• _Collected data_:
-- Opening Marker --

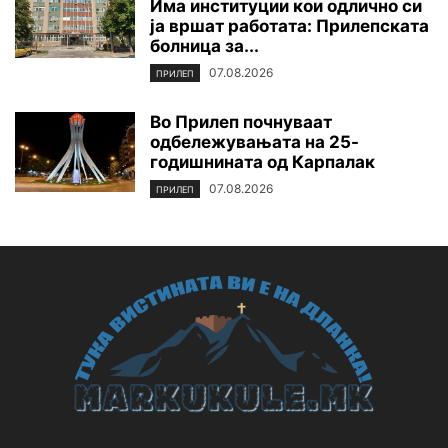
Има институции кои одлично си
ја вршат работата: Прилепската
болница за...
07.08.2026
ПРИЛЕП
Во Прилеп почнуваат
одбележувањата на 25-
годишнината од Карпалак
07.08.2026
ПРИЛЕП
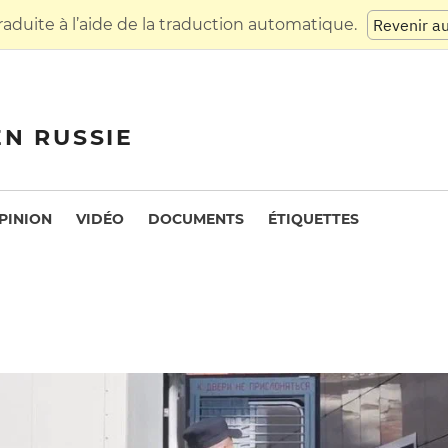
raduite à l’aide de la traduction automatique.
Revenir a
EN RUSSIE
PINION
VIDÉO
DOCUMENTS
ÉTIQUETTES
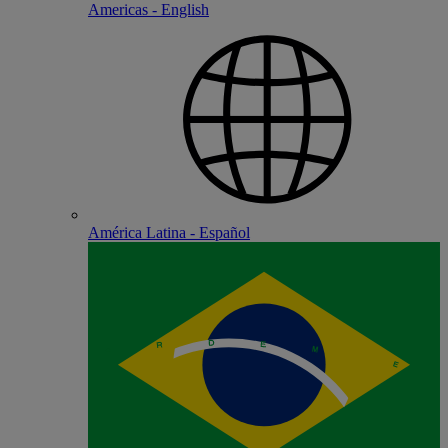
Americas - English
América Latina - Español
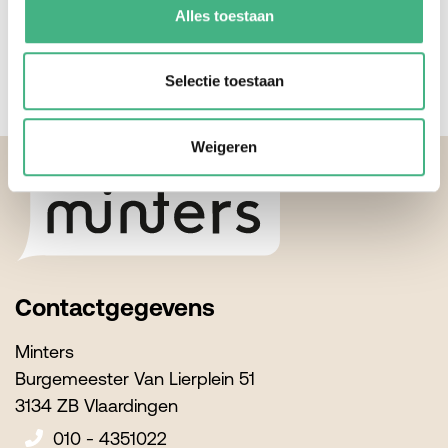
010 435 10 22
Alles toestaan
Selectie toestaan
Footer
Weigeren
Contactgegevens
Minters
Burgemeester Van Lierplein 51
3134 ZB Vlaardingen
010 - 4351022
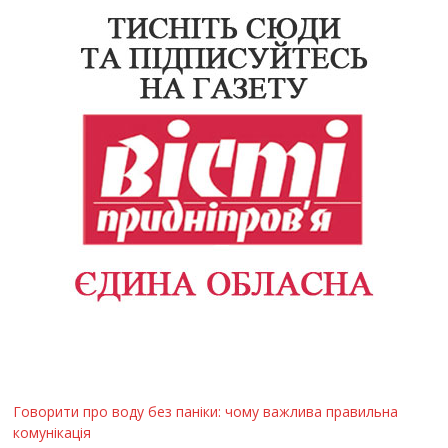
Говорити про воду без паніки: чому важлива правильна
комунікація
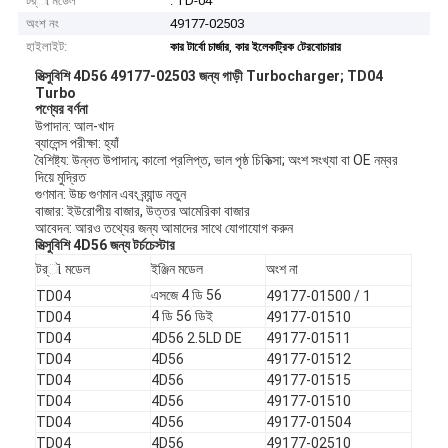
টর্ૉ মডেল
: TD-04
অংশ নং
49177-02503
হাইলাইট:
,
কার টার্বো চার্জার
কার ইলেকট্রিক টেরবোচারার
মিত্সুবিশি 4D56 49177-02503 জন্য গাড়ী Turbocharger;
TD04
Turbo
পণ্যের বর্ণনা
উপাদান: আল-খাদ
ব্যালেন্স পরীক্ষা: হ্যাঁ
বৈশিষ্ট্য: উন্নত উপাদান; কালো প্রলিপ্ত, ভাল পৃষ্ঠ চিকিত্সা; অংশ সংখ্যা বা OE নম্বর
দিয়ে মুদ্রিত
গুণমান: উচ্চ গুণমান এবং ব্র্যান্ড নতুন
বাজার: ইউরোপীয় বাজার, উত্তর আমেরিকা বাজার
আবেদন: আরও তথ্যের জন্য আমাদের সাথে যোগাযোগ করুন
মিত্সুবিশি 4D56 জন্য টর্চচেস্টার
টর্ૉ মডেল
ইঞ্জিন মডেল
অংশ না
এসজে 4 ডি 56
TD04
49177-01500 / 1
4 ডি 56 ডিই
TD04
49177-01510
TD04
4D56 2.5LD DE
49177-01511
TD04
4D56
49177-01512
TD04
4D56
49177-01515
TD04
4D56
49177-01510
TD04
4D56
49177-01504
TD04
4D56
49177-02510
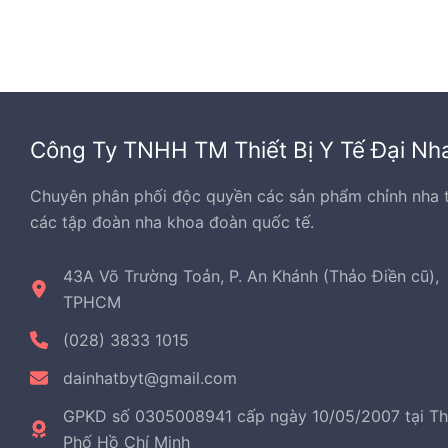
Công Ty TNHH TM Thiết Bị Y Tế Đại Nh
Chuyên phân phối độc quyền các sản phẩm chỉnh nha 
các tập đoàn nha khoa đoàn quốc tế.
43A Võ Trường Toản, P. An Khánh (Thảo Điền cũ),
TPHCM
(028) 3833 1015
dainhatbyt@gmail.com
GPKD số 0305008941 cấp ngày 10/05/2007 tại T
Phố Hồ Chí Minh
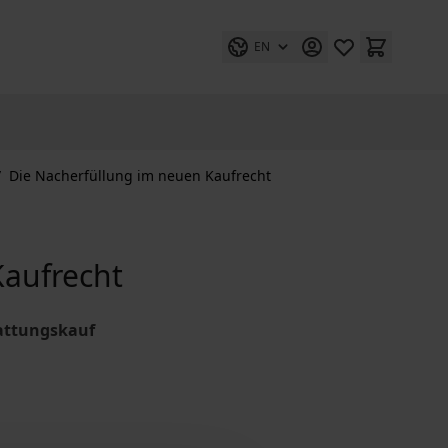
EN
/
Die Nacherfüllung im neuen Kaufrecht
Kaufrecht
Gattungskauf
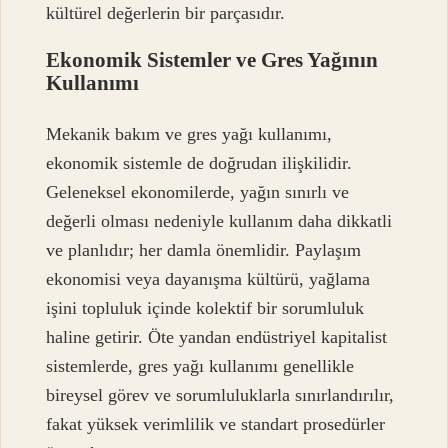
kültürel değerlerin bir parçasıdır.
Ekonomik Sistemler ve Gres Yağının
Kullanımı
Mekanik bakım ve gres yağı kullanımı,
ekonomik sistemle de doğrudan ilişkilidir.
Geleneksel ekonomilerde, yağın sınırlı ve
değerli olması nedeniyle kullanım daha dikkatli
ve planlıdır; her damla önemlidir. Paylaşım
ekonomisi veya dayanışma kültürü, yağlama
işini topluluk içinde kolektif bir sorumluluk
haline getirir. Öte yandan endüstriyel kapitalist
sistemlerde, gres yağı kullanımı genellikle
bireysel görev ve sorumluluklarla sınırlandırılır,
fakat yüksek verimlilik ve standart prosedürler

-- Closing Marker --

• _What needs to be done_:
Report, for the data above, every line in which the string "Kaufrecht" appears.

• _Exercise result_:
Die Nacherfüllung im neuen Kaufrecht
Kaufrecht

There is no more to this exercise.